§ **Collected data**
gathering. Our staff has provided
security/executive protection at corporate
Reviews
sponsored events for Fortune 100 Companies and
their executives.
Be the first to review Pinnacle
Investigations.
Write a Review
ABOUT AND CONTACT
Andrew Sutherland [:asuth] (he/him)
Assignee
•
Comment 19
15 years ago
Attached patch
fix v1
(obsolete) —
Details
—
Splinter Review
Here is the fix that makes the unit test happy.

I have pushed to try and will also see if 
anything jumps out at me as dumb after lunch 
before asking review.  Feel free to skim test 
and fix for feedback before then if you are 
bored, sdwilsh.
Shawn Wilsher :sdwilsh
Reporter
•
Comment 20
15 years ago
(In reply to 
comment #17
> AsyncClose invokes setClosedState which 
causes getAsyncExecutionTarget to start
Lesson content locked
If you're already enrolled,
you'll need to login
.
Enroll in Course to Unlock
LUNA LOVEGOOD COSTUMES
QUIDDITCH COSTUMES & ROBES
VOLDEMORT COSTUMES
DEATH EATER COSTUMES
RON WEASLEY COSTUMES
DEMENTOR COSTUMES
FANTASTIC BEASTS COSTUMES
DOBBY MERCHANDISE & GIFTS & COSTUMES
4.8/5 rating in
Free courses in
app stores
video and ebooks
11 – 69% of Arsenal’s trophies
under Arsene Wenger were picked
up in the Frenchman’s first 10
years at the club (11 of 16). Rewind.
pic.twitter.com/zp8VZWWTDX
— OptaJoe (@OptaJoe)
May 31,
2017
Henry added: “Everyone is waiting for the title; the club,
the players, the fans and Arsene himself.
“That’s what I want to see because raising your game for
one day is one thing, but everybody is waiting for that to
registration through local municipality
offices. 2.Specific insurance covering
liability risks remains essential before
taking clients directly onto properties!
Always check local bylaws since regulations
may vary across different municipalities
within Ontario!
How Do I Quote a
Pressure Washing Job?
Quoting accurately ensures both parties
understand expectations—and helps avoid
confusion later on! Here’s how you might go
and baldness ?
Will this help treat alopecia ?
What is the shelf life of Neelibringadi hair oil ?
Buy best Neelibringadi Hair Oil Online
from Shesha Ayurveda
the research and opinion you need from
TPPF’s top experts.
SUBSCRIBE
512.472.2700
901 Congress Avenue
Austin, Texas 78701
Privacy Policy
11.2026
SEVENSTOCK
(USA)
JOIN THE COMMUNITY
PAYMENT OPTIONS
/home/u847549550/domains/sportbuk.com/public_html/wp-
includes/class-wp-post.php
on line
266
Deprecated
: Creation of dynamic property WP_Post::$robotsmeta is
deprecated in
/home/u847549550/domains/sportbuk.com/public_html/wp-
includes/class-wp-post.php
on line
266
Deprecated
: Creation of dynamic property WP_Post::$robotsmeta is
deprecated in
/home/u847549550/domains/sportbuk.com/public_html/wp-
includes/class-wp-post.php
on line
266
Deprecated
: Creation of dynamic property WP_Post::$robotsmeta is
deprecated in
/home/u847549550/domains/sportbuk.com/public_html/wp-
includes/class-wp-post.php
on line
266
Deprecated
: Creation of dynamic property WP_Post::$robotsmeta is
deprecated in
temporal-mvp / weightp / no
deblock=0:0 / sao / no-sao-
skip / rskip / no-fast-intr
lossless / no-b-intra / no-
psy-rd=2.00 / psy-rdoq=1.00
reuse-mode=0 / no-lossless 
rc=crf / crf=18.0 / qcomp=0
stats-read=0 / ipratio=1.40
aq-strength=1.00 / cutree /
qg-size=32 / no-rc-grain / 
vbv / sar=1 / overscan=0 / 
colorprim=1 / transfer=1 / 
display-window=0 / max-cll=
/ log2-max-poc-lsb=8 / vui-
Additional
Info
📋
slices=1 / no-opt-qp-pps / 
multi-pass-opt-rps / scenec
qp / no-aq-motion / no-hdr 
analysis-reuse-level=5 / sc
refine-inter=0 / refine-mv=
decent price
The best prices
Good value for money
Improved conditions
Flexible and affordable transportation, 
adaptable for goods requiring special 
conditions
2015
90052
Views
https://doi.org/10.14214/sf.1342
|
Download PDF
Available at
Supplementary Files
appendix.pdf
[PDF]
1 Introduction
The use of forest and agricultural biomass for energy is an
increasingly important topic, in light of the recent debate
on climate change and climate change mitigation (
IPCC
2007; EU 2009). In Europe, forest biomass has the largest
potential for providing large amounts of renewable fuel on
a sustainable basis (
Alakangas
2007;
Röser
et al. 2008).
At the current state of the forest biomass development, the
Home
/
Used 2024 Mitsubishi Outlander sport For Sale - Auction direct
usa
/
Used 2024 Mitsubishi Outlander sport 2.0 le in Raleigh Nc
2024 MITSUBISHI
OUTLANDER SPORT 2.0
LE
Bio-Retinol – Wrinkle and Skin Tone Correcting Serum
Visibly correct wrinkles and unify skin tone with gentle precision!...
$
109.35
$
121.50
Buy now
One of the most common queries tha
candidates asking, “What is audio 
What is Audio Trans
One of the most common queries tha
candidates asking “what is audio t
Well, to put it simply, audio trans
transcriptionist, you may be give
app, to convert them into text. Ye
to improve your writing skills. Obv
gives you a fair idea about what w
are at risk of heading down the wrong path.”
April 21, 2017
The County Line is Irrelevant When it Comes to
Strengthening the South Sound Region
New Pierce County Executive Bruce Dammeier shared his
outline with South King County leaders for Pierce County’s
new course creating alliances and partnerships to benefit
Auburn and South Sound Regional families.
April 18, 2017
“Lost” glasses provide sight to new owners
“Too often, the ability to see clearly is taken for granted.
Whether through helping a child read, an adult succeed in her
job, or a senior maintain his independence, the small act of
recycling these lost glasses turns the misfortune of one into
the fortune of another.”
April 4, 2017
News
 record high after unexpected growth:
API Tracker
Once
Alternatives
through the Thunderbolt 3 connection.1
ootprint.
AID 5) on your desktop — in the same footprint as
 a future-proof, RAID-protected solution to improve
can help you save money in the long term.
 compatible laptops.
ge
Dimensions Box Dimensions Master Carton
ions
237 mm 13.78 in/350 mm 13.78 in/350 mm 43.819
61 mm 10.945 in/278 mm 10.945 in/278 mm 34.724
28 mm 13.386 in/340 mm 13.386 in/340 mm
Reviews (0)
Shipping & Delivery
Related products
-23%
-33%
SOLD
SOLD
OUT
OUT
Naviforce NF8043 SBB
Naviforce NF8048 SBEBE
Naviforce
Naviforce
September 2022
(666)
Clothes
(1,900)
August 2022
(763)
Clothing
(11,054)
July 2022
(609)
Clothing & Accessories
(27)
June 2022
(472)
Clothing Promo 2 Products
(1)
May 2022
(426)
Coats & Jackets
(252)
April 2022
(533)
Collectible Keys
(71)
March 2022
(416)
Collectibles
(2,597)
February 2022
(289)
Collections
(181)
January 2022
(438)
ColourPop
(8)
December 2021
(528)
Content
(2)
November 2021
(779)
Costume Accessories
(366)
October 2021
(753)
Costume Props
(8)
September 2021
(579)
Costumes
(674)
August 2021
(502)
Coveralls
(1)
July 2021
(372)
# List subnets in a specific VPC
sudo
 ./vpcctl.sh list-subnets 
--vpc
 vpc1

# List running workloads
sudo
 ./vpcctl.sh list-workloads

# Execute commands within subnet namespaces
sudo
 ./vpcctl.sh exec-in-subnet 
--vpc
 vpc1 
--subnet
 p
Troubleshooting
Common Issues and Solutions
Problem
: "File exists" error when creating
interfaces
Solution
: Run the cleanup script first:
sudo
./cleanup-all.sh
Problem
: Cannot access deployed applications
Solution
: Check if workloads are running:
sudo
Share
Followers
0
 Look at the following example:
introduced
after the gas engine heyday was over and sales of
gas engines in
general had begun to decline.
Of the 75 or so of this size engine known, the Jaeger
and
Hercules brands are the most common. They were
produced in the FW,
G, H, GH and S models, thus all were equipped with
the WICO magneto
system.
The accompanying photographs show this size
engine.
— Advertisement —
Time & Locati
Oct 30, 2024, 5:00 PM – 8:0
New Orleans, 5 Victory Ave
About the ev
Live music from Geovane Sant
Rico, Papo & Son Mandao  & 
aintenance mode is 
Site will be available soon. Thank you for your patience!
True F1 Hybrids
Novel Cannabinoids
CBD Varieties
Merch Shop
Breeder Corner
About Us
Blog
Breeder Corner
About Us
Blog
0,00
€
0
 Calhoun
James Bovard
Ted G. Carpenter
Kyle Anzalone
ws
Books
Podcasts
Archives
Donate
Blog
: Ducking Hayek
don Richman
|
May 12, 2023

§ **Action item**
In the lines above, find the word "South" and copy each line that contains it.

§ **Worked solution**
Strengthening the South Sound Region
outline with South King County leaders for Pierce County’s
Auburn and South Sound Regional families.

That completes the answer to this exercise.